La plupart des scientifiques trouvaient le « charisme conversationnel sans fin » d’Ija plutôt adorable mais son père l’envoyait régulièrement quérir du matériel pour les recherches ou des provisions au village. Et, tout en étant certaine qu’elle s’était bien comportée, elle ne parvenait jamais à vraiment se débarrasser du sentiment d’avoir fait quelque chose de mal.

Pendant son adolescence, l’imagination d’Ija restait fort active : les notes qu’elle était censée prendre lors de ses leçons ou pendant les exposés scientifiques de son père étaient souvent couvertes de petits dessins, et elle passait régulièrement de longues minutes à rêver tout éveillée pendant les leçons de ses tuteurs, tout en observant les ruines de Selsanglant de l’autre côté du lac, s’imaginant que Tuku fondait depuis les airs et affrontaient les monstres qui y étaient tapis au cours de combats épiques. Mais, alors que son imagination avait été source de réjouissance pendant ses plus jeunes années, la liste des choses qu’on attendait d’Ija et qu’elles ne parvenaient pas à fournir s’allongeait de plus en plus au fil de sa croissance. Et les doux souvenirs des journées passées à rire et à dessiner avec sa mère et les collègues de son père se firent de plus en plus lointains. Alors que ses parents, ses tuteurs et ses pairs l’incitaient à grandir, Ija se retranchait de plus en plus dans son imagination et, chaque nuit, elle trouvait le réconfort en imaginant Tuku qui glissait avec élégance à travers les nuages éclairés par la lune plutôt que de penser à ce qu’elle avait fait (ou aurait pu faire) de mal pendant la journée.

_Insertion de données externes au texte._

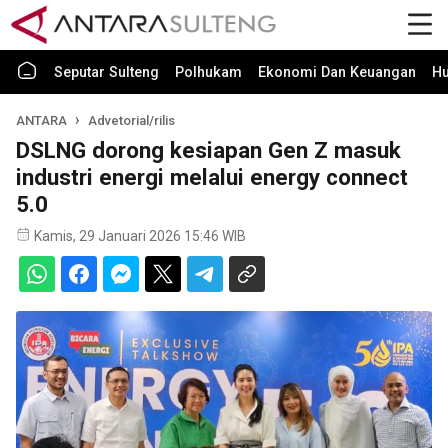
Seputar Sulteng
Polhukam
Ekonomi Dan Keuangan
H
ANTARA
Advetorial/rilis
DSLNG dorong kesiapan Gen Z masuk
industri energi melalui energy connect
5.0
Kamis, 29 Januari 2026 15:46 WIB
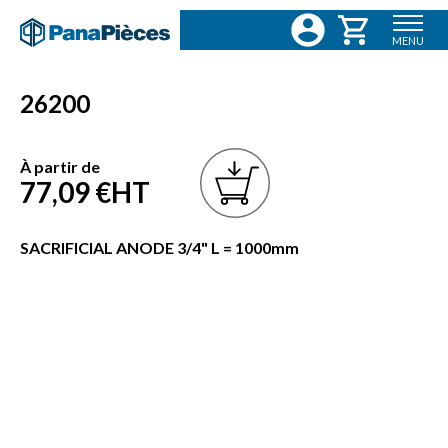
MENU
26200
À partir de
77,09 €
HT
SACRIFICIAL ANODE 3/4" L = 1000mm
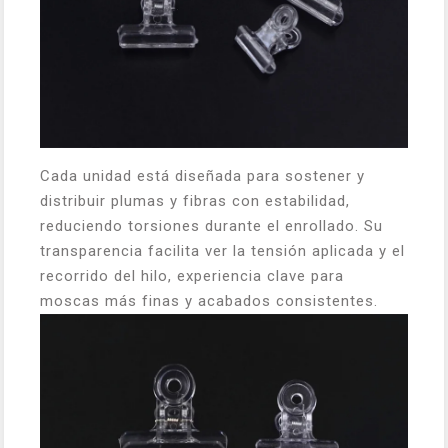
Cada unidad está diseñada para sostener y
distribuir plumas y fibras con estabilidad,
reduciendo torsiones durante el enrollado. Su
transparencia facilita ver la tensión aplicada y el
recorrido del hilo, experiencia clave para
moscas más finas y acabados consistentes.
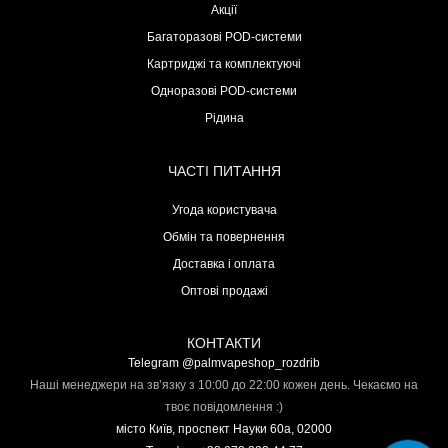
Акції
Багаторазові POD-системи
Картриджі та комплектуючі
Одноразові POD-системи
Рідина
ЧАСТІ ПИТАННЯ
Угода користувача
Обмін та повернення
Доставка і оплата
Оптові продажі
КОНТАКТИ
Telegram @palmvapeshop_rozdrib
Наші менеджери на зв’язку з 10:00 до 22:00 кожен день. Чекаємо на
твоє повідомлення :)
місто Київ, проспект Науки 60а, 02000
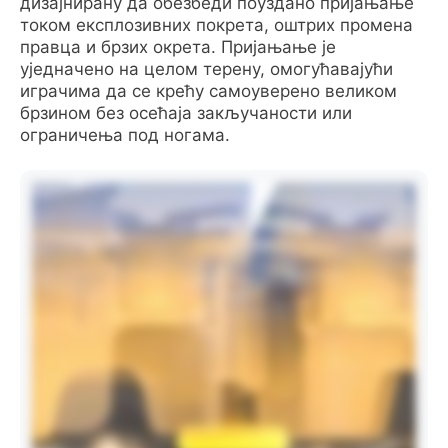
дизајнирану да обезбеди поуздано пријањање
током експлозивних покрета, оштрих промена
правца и брзих окрета. Пријањање је
уједначено на целом терену, омогућавајући
играчима да се крећу самоуверено великом
брзином без осећаја закључаности или
ограничења под ногама.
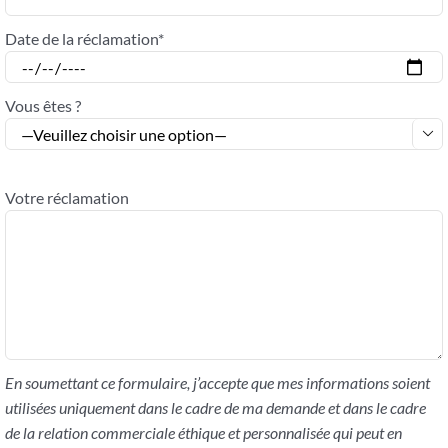
Date de la réclamation*
Vous êtes ?

Votre réclamation
En soumettant ce formulaire, j’accepte que mes informations soient
utilisées uniquement dans le cadre de ma demande et dans le cadre
de la relation commerciale éthique et personnalisée qui peut en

Un jour, lors d’un court voyage éducatif vers le fleuve Terwa avec son enseignant et quelques autres enfants, Ija se retrouva séparée du reste du groupe : elle avait été fascinée par un petit taillis de plantes aux couleurs vives et s’était éloignée sans dire un mot. Tout en observant la flore étrange et magnifique autour d’elle et en notant les formes inhabituelles des feuilles dans son calepin, elle se mit à rire en pensant à Tuku qui l’aiderait à attraper les fleurs et les feuilles qui se trouvaient au-delà de sa portée. Les oranges, rouges et violets des fleurs autour d’elle semblèrent briller d’une lueur surnaturelle quand elle les tenait tout près de son visage, et Ija aurait pu passer des heures entières à cet endroit sans se lasser. Son exploration sauvage prit cependant fin de manière abrupte quand elle entendit son enseignant appeler son nom au loin. Se rendant compte qu’elle avait raté la leçon et craignant d’être punie, elle se mit à courir pour rejoindre son groupe, son visage empreint de honte.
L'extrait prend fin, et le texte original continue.